→ **ACTIVITY**
Give again, unchanged, the line that contains "Here is an image." together with every line that follows it until the entries end.

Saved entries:
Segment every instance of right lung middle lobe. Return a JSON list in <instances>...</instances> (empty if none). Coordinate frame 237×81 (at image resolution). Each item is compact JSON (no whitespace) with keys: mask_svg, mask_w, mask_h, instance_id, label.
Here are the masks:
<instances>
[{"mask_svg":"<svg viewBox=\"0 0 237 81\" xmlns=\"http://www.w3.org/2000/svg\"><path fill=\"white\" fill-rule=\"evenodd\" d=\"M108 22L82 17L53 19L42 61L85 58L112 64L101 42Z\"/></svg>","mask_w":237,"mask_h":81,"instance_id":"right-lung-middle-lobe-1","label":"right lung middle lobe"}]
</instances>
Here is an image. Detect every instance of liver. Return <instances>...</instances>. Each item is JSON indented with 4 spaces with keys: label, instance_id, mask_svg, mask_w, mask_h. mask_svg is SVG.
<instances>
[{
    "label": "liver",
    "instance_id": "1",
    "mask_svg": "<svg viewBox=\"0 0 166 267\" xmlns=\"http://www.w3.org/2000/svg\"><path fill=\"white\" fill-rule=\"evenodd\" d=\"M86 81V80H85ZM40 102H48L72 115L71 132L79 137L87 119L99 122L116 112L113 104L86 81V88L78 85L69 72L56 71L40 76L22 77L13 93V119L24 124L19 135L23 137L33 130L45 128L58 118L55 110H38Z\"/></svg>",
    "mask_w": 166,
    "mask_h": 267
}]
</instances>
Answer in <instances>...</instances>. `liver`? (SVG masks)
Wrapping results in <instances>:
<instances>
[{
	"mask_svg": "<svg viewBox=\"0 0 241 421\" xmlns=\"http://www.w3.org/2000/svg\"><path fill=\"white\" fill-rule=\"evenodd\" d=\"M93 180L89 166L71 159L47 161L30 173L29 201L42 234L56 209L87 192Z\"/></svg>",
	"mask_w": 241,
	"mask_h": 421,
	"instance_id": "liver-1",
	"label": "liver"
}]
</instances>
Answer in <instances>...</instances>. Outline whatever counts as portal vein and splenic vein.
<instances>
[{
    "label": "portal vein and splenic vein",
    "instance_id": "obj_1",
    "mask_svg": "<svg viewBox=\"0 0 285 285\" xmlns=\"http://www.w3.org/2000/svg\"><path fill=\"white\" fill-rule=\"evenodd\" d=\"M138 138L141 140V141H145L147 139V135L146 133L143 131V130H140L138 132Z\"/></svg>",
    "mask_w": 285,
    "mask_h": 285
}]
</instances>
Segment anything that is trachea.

→ **ANSWER SECTION**
Here is an image. Detect every instance of liver. Return <instances>...</instances>. Each item is JSON indented with 4 spaces with keys: label, instance_id, mask_svg, mask_w, mask_h. mask_svg is SVG.
<instances>
[{
    "label": "liver",
    "instance_id": "1",
    "mask_svg": "<svg viewBox=\"0 0 166 267\" xmlns=\"http://www.w3.org/2000/svg\"><path fill=\"white\" fill-rule=\"evenodd\" d=\"M86 81V80H85ZM40 102H48L72 115L71 132L79 137L87 119L99 122L116 112L113 104L86 81V88L78 85L69 72L56 71L40 76L22 77L13 93V119L24 124L19 135L23 137L33 130L45 128L58 118L55 110H38Z\"/></svg>",
    "mask_w": 166,
    "mask_h": 267
}]
</instances>
Answer in <instances>...</instances>. `liver`? (SVG masks)
Wrapping results in <instances>:
<instances>
[{
	"mask_svg": "<svg viewBox=\"0 0 241 421\" xmlns=\"http://www.w3.org/2000/svg\"><path fill=\"white\" fill-rule=\"evenodd\" d=\"M93 180L89 166L71 159L47 161L30 173L29 201L42 234L56 209L87 192Z\"/></svg>",
	"mask_w": 241,
	"mask_h": 421,
	"instance_id": "liver-1",
	"label": "liver"
}]
</instances>
Answer in <instances>...</instances>. Outline whatever counts as portal vein and splenic vein.
<instances>
[{
    "label": "portal vein and splenic vein",
    "instance_id": "obj_1",
    "mask_svg": "<svg viewBox=\"0 0 285 285\" xmlns=\"http://www.w3.org/2000/svg\"><path fill=\"white\" fill-rule=\"evenodd\" d=\"M138 138L141 140V141H145L147 139V135L146 133L143 131V130H140L138 132Z\"/></svg>",
    "mask_w": 285,
    "mask_h": 285
}]
</instances>
Segment anything that is trachea.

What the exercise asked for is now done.